Monthly Archives: December 2016

Colin O’Brien and Chats Palace

One day in the early 2000’s I was listening to the tale of Magnum’s discovery of the great Chilean photographer Sergio Larrain from a Hackney photo activist and raconteur. I asked if it was possible that any other significant talents or bodies of work from the mid-20th century remained unknown or overlooked? “Highly unlikely in this day and age” came back the reply.

Well since then there has been the unexpected publishing story of the work of Vivian Maier to name but one. I would also suggest that the late recognition of Colin O’Brien, culminating in the summer of 2015 when his book ‘London Life’ was Amazon’s bestseller in photography is another life to celebrate.

I came across Colin and his work a couple of months after the above conversation. Walking along the chilly London South Bank in December 2006 I spotted a huge black and white print of a Morrissey concert in the Oxo Tower Gallery. Once inside the walls were packed with strong classic black and white images of mainly working class life from London and beyond, portrayed in a straightforward and dignified humanist style. Colin was on hand to chat about his work and offered a portfolio of extra prints where I first saw ‘Lady in a summer dress Chatsworth Road 1980’s’. Benjamin the Chemist plus landmark clock and Percy Ingle the baker were all present and correct in the background. I had walked down that street for 20 years. This was by far the best picture I had seen that summed up the atmosphere of unexpected and quiet beauty that pervaded the relative urban backwater of Homerton and Clapton in those days.

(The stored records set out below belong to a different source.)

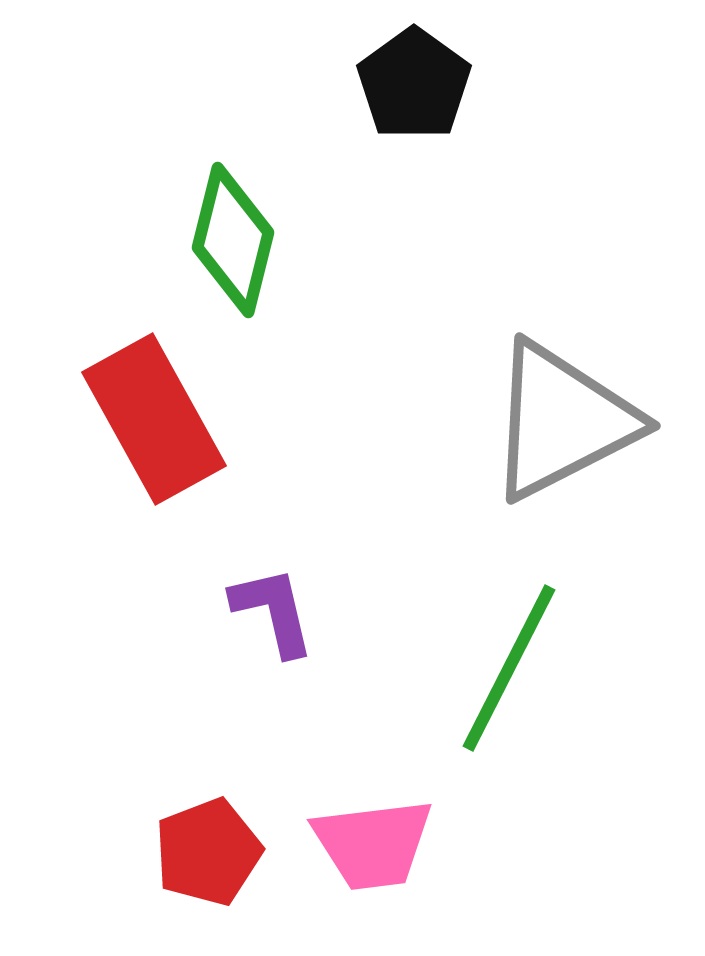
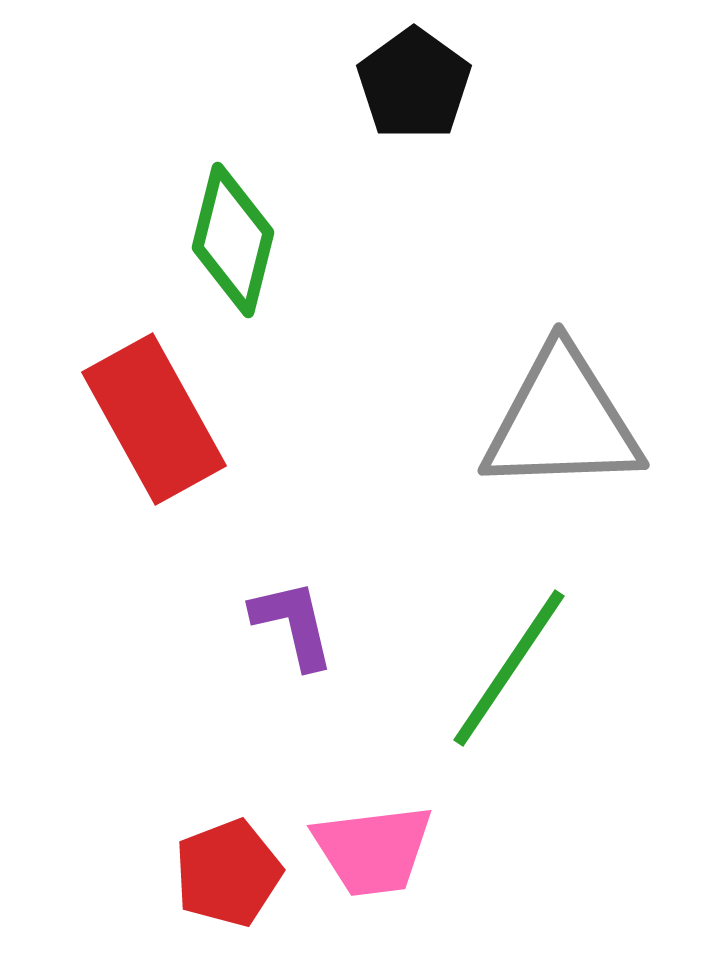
gray triangle: rotated 25 degrees clockwise
purple L-shape: moved 20 px right, 13 px down
green line: rotated 7 degrees clockwise
pink trapezoid: moved 6 px down
red pentagon: moved 20 px right, 21 px down
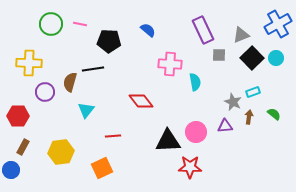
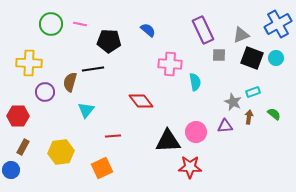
black square: rotated 25 degrees counterclockwise
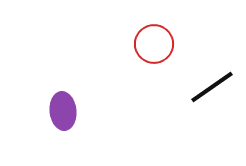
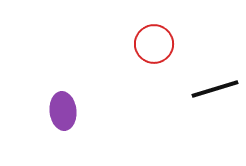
black line: moved 3 px right, 2 px down; rotated 18 degrees clockwise
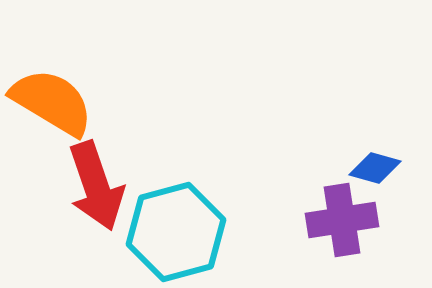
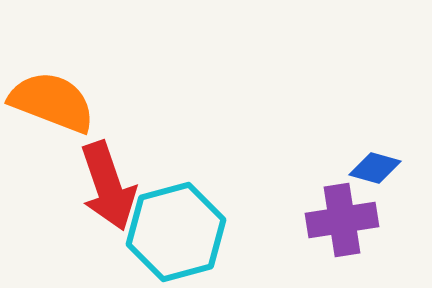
orange semicircle: rotated 10 degrees counterclockwise
red arrow: moved 12 px right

Almost exactly a year on in the late autumn of 2007 Colin installed his exhibition ‘Five decades of East London Photography’ around the downstairs corridor and bar area of Chats Palace. He was delighted that I couldn’t spot which of the prints that he presented in monochrome had actually been printed from colour negatives. (A tough challenge to successfully pull off in a darkroom).

Three large images of the Clerkenwell/Farringdon Road junction were placed above the bar. The alcove walls were similarly adorned with big prints, “Comings and goings in Club Row/Brick Lane 1986” and groupings of children from the series “London Fields travellers kids”. The bar pictures were so popular that Colin agreed to leave them in place for a couple of years after the official exhibition closed. Copies of his images became popular leaving presents for Chats Palace Board and Staff members, to the extent that workers joked of dreading being asked which their ‘favourite O’Brien’ might be. Colin found this quite funny. My personal choice was always “Snow scene New Year’s Eve Clerkenwell 1962” with the isolated single figure crossing the deserted street, composed from an elevated position and constructed with strong diagonals.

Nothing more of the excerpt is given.